(What needs to be done)
Would you reproduce exactly the lines below from the one holding "indudable trascendencia social." through the one holding "Deberes escolares", inclusive, and no others?

(Task inputs)

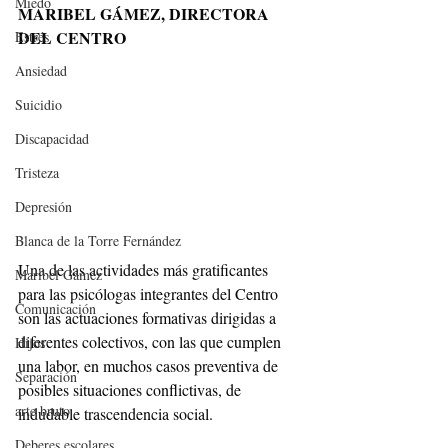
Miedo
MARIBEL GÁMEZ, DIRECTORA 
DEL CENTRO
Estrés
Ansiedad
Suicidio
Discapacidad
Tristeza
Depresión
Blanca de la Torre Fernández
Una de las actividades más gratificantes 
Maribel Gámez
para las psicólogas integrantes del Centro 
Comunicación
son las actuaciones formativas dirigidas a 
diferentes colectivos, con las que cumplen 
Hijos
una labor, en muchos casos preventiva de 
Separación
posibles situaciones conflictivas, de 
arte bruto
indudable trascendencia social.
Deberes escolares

==

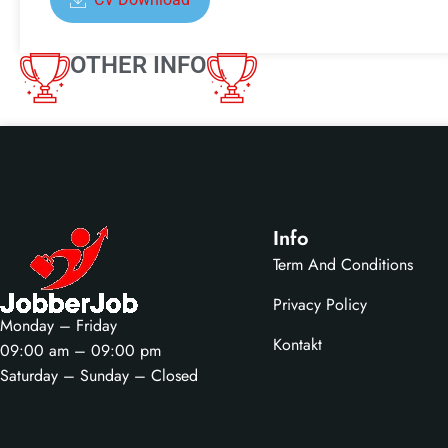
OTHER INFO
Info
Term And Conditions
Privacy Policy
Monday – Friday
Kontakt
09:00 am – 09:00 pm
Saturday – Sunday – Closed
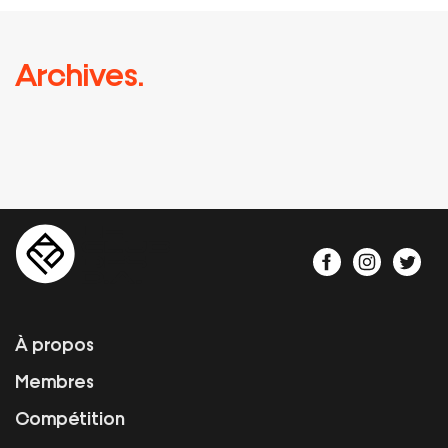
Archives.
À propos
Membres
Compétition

(Exercise solution)
indudable trascendencia social.
Deberes escolares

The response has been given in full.